▸ Task brief: From the data underneath, reproduce exactly the stretch that begins at the line with "ਦੇ ਕਈ ਪ੍ਰਬੰਧ" and ends after the line with "ਤੌਰ ’ਤੇ ਕੇਂਦਰ".

Collected data entries
----

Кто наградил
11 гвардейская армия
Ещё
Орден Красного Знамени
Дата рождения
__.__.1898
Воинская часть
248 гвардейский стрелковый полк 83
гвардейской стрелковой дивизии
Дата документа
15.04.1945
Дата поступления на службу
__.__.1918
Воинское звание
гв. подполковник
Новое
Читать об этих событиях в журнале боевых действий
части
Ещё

----

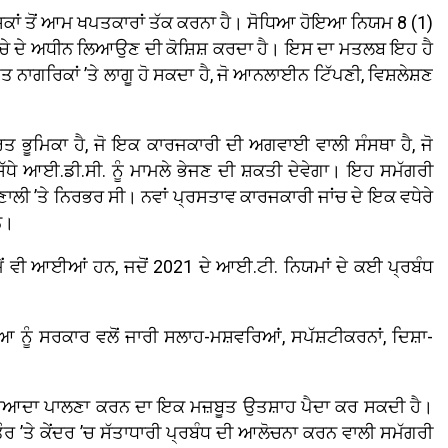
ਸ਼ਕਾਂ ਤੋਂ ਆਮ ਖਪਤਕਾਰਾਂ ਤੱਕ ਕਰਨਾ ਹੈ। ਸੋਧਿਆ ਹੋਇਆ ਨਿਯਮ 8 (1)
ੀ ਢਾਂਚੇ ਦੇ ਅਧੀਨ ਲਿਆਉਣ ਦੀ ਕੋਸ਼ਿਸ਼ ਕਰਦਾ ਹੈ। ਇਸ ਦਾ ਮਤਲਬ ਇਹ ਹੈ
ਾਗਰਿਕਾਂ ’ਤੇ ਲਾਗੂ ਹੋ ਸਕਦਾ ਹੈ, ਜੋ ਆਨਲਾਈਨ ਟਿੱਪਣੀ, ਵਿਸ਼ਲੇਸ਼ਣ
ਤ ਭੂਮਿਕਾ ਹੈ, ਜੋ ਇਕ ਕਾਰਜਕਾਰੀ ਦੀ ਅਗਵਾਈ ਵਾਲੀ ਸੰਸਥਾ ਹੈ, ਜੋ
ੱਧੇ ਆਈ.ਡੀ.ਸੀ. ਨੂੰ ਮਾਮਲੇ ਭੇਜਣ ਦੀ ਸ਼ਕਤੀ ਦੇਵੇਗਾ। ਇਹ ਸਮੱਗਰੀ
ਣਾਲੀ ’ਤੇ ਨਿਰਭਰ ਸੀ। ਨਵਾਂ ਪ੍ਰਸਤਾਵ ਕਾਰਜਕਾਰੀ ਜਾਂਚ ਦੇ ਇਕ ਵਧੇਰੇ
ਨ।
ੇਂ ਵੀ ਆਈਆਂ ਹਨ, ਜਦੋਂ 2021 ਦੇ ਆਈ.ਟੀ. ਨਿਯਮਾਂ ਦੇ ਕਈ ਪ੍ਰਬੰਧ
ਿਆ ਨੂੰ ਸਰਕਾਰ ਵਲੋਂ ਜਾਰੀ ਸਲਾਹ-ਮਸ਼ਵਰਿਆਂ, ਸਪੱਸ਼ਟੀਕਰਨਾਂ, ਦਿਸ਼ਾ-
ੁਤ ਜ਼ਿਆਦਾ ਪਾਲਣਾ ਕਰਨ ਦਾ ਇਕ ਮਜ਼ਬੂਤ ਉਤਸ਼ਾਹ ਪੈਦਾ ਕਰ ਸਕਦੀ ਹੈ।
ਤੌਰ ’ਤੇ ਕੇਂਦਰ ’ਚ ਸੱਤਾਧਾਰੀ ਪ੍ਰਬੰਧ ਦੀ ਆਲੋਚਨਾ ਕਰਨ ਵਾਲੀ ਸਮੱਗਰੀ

----

▸ Finished task:
ੇਂ ਵੀ ਆਈਆਂ ਹਨ, ਜਦੋਂ 2021 ਦੇ ਆਈ.ਟੀ. ਨਿਯਮਾਂ ਦੇ ਕਈ ਪ੍ਰਬੰਧ
ਿਆ ਨੂੰ ਸਰਕਾਰ ਵਲੋਂ ਜਾਰੀ ਸਲਾਹ-ਮਸ਼ਵਰਿਆਂ, ਸਪੱਸ਼ਟੀਕਰਨਾਂ, ਦਿਸ਼ਾ-
ੁਤ ਜ਼ਿਆਦਾ ਪਾਲਣਾ ਕਰਨ ਦਾ ਇਕ ਮਜ਼ਬੂਤ ਉਤਸ਼ਾਹ ਪੈਦਾ ਕਰ ਸਕਦੀ ਹੈ।
ਤੌਰ ’ਤੇ ਕੇਂਦਰ ’ਚ ਸੱਤਾਧਾਰੀ ਪ੍ਰਬੰਧ ਦੀ ਆਲੋਚਨਾ ਕਰਨ ਵਾਲੀ ਸਮੱਗਰੀ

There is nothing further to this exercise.